| TASK PROMPT |
Filter the data below, keeping only lines that contain "undo".

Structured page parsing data
═══

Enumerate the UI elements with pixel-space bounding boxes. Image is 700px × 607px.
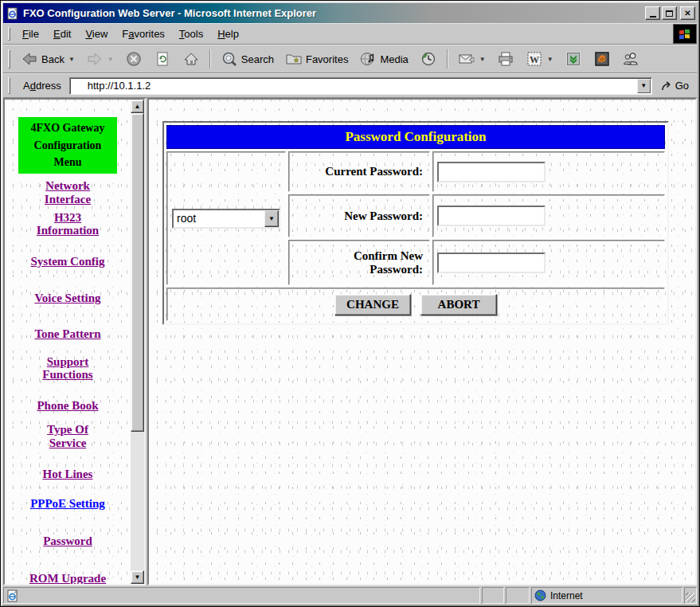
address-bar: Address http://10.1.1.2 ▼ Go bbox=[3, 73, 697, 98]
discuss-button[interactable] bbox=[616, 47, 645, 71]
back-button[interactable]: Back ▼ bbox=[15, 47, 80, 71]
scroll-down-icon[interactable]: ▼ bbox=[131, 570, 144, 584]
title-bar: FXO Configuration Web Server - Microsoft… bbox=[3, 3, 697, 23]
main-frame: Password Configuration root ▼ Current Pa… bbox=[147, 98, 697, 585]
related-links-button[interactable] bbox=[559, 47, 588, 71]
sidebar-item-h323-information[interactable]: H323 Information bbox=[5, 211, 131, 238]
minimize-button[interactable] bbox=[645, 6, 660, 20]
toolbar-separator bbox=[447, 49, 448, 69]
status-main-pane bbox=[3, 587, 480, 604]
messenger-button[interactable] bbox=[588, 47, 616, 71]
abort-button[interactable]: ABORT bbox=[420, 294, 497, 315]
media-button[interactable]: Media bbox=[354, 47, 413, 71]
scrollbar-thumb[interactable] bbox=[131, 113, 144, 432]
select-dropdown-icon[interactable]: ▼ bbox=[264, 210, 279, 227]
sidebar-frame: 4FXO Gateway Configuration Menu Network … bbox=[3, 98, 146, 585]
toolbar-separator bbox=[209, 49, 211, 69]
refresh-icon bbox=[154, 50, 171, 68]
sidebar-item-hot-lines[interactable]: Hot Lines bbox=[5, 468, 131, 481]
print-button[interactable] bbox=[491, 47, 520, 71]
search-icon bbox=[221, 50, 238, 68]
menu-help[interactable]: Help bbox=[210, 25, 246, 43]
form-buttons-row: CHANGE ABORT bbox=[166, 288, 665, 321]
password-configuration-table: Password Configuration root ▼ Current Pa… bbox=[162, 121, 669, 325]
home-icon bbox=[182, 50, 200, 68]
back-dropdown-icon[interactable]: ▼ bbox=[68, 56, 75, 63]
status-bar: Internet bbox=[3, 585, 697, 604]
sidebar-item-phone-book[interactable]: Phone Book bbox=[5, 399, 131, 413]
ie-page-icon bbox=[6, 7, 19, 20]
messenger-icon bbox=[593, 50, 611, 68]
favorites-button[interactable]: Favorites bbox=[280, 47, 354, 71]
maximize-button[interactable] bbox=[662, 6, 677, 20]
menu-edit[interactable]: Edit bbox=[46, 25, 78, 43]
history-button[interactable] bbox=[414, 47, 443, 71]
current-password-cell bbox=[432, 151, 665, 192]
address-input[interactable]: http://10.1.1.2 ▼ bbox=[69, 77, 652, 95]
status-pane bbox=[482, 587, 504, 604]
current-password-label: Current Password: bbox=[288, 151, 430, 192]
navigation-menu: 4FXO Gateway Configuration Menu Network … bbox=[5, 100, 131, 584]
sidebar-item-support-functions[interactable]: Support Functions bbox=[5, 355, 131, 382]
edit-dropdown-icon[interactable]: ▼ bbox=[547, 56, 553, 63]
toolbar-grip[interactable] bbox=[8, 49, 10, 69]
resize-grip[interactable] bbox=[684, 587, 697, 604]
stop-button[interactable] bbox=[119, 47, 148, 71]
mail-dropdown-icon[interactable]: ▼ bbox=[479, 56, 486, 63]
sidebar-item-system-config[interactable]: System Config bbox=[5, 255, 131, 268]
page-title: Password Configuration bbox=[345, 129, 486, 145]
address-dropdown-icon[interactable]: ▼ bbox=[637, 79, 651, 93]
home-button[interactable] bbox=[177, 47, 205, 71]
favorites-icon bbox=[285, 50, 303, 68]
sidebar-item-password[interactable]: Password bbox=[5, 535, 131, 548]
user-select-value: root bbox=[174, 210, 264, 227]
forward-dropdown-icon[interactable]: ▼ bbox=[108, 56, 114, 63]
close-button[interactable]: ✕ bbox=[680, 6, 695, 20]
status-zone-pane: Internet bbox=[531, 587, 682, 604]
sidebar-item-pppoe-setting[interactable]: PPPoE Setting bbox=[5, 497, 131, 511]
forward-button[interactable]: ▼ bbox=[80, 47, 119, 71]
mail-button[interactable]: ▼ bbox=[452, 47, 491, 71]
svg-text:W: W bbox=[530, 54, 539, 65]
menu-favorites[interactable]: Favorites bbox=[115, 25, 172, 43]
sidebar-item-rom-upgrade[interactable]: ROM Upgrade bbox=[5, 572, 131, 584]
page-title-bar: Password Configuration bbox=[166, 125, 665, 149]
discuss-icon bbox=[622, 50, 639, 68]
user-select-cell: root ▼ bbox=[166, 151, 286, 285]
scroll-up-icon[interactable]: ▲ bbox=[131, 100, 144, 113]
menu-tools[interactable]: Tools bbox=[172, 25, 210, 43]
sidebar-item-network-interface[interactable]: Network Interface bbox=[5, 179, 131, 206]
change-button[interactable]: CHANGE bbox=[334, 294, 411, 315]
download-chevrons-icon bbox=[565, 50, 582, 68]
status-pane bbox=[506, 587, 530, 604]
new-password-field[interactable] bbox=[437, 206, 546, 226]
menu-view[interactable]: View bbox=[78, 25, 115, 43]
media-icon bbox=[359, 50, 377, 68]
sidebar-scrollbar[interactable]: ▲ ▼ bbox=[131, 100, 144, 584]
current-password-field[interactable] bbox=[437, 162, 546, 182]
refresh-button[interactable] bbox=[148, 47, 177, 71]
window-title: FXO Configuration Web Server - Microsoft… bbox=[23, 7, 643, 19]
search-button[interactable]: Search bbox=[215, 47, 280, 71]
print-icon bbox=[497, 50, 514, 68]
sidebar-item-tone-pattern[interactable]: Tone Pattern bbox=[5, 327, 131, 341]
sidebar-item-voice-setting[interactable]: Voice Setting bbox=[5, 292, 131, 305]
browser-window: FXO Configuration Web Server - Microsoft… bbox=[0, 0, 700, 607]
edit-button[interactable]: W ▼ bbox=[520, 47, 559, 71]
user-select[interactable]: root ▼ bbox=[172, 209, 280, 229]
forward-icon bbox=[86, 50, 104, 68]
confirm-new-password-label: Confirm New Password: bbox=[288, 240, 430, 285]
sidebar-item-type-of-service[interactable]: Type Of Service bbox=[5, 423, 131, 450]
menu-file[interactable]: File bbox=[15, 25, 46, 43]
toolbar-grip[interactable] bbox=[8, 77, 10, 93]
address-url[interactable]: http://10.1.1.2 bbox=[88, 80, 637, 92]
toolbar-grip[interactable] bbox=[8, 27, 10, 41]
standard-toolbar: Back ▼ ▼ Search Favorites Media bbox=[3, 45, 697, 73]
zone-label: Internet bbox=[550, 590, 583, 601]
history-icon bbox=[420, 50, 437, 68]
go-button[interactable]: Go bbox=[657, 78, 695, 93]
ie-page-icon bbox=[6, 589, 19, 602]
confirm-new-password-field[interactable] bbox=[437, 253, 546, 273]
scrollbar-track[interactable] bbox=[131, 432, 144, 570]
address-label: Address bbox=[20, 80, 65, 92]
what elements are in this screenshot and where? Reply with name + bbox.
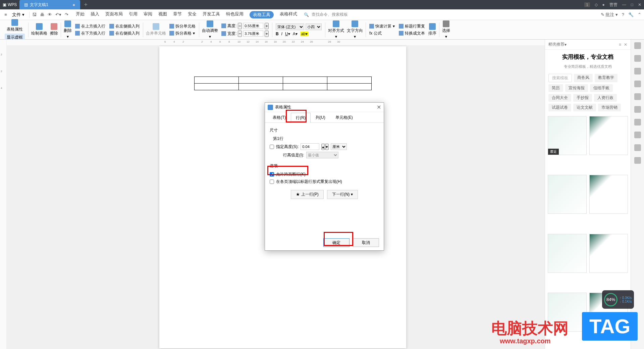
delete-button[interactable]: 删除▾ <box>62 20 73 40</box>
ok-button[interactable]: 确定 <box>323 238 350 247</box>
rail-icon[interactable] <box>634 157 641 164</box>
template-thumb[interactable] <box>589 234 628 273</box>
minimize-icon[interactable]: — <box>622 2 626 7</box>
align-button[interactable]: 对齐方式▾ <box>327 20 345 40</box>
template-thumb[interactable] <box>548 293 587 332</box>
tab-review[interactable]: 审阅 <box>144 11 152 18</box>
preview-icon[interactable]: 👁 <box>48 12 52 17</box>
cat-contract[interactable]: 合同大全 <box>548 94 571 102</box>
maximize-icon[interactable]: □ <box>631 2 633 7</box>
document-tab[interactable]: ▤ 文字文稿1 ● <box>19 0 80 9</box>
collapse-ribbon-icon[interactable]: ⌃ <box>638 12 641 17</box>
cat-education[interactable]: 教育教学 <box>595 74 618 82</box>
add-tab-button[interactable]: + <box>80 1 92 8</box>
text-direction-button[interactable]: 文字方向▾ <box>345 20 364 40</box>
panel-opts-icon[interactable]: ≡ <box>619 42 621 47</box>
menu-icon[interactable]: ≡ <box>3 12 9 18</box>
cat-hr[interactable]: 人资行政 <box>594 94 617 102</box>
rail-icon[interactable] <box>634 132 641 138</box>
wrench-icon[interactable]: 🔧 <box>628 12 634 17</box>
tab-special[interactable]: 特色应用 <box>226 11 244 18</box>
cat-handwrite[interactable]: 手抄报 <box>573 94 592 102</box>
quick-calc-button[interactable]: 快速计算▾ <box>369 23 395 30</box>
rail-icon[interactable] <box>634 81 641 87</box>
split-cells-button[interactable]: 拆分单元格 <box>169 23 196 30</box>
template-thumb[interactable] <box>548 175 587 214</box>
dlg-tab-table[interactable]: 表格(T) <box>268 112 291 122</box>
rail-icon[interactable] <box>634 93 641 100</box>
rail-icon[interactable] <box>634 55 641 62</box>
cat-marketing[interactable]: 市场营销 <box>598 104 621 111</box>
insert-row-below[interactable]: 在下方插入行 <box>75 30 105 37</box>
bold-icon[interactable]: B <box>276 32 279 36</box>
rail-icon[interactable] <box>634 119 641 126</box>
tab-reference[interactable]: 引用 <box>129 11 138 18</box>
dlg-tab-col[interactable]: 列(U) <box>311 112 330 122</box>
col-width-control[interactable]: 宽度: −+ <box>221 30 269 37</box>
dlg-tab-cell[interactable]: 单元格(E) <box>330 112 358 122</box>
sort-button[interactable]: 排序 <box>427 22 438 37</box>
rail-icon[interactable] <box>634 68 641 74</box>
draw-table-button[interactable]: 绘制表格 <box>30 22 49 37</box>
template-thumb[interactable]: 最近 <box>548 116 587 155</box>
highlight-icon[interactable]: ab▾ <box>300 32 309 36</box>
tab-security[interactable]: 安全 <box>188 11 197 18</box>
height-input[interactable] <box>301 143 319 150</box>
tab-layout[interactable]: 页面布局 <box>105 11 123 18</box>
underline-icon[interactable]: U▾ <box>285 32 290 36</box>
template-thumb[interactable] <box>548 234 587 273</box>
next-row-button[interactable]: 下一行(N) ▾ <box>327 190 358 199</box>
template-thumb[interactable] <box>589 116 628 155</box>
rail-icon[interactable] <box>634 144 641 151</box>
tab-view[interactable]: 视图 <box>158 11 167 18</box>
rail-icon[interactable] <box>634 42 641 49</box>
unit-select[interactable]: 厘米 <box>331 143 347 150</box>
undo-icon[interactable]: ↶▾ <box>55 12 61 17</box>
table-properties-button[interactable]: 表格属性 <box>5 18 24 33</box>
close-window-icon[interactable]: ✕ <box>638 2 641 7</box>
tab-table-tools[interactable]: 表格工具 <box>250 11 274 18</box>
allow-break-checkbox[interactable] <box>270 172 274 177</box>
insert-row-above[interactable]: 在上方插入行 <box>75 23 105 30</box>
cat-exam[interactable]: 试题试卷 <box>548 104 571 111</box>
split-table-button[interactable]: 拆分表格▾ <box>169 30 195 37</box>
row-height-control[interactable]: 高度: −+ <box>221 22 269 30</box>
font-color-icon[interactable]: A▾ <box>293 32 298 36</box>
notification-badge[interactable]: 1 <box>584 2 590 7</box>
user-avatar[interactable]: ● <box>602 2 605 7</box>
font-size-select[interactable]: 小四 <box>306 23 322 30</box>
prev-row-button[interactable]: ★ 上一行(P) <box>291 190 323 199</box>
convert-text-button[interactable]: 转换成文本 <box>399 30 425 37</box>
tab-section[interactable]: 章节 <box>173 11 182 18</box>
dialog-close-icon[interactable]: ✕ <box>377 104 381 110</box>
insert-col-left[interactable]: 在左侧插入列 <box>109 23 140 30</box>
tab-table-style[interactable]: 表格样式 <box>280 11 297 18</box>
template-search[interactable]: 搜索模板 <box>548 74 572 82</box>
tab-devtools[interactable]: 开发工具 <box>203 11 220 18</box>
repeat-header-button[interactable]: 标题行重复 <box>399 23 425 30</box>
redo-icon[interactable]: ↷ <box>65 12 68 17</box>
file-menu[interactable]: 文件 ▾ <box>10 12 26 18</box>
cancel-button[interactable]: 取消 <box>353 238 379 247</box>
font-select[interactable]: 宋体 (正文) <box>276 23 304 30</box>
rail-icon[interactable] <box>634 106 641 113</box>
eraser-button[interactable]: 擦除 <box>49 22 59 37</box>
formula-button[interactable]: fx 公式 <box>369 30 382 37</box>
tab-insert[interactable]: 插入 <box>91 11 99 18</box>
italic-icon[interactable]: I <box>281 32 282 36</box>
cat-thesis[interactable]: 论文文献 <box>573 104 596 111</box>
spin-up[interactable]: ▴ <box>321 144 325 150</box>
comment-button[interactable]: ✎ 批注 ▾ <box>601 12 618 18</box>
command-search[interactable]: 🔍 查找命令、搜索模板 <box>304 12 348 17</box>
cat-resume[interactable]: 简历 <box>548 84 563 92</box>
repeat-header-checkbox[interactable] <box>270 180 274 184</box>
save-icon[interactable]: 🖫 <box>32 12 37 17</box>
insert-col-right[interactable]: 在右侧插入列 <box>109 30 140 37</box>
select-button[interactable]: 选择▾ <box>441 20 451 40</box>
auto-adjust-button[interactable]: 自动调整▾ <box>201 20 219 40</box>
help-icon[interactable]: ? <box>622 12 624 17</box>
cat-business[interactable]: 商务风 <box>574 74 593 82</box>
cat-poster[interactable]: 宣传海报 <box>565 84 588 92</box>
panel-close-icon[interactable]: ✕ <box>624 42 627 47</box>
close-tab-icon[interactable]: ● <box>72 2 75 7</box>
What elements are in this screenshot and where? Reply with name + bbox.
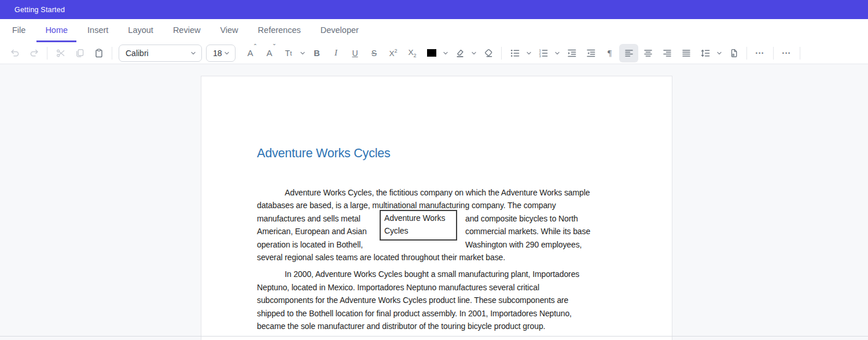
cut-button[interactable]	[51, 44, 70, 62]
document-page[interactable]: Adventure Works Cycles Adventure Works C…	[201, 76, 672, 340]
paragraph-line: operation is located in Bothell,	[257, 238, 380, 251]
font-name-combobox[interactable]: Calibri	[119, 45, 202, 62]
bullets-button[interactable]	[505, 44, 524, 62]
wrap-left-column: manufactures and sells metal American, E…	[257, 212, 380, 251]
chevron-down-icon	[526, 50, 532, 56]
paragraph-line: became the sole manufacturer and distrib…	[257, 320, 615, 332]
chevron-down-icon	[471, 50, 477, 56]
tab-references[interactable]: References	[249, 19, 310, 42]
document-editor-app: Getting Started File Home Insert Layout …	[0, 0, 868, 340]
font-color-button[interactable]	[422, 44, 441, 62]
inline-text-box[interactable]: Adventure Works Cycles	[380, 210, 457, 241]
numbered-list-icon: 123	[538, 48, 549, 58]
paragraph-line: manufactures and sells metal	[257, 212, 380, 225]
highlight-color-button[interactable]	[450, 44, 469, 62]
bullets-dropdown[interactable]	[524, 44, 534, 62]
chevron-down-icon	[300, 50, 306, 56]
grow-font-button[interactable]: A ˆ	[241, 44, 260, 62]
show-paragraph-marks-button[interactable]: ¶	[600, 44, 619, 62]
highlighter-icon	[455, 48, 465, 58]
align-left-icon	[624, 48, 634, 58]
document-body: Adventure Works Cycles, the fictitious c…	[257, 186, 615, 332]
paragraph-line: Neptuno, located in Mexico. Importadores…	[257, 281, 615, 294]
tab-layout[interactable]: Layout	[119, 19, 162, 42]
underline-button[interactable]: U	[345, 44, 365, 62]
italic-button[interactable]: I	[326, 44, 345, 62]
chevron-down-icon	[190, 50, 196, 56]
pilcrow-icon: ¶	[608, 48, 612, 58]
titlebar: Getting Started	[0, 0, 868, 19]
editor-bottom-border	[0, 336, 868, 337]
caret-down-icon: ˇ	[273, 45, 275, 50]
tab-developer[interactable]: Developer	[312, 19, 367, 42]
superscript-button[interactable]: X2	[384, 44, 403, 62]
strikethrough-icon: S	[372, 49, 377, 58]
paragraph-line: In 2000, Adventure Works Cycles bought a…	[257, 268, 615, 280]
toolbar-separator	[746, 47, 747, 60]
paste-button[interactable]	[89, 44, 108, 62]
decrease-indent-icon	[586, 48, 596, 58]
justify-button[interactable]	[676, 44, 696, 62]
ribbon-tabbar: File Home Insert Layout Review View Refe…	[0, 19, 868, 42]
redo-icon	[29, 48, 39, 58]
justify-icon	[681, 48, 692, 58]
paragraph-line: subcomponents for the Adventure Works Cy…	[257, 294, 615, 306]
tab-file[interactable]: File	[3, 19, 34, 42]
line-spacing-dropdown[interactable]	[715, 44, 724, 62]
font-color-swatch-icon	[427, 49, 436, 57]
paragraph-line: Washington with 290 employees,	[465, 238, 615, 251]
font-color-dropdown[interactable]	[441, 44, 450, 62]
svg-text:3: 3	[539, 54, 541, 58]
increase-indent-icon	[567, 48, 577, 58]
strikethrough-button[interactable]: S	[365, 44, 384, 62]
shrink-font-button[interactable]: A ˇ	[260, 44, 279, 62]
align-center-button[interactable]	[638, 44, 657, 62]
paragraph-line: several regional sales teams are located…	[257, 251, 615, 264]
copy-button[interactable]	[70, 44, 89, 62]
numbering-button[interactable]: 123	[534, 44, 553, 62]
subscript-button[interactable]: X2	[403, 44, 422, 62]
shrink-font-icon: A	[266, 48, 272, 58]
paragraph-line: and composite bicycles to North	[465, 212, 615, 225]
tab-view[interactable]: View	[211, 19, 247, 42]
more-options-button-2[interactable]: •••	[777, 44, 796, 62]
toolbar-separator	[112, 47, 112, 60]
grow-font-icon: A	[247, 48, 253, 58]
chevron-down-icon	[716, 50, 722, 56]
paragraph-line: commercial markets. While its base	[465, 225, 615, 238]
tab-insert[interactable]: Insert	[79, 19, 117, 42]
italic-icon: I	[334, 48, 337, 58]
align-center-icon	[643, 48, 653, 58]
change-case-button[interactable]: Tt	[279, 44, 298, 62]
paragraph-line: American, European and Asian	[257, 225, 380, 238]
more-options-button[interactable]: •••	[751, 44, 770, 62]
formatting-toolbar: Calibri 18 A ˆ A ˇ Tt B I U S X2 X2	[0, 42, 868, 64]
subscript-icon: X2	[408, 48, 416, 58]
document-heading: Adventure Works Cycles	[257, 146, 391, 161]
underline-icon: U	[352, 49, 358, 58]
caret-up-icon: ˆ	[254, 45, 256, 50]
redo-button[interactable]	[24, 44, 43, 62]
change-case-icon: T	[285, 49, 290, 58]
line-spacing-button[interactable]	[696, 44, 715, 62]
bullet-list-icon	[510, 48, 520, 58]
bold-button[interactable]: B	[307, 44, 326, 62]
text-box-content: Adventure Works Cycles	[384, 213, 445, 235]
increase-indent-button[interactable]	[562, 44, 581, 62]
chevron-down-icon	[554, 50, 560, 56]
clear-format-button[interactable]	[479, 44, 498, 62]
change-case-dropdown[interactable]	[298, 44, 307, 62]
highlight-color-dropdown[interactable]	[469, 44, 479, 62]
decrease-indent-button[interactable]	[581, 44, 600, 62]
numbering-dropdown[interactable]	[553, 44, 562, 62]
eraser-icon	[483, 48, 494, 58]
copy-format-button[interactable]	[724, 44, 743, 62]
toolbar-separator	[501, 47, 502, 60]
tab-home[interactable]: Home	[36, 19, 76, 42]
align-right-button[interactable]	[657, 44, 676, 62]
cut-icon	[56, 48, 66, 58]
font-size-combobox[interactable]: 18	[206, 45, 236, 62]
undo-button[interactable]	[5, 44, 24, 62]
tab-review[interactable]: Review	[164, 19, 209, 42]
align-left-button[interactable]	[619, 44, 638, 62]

═══

| EXERCISE SOLUTION |
undo-icon[interactable]: ↶▾ <box>55 12 61 17</box>
undo-button[interactable]	[5, 44, 24, 62]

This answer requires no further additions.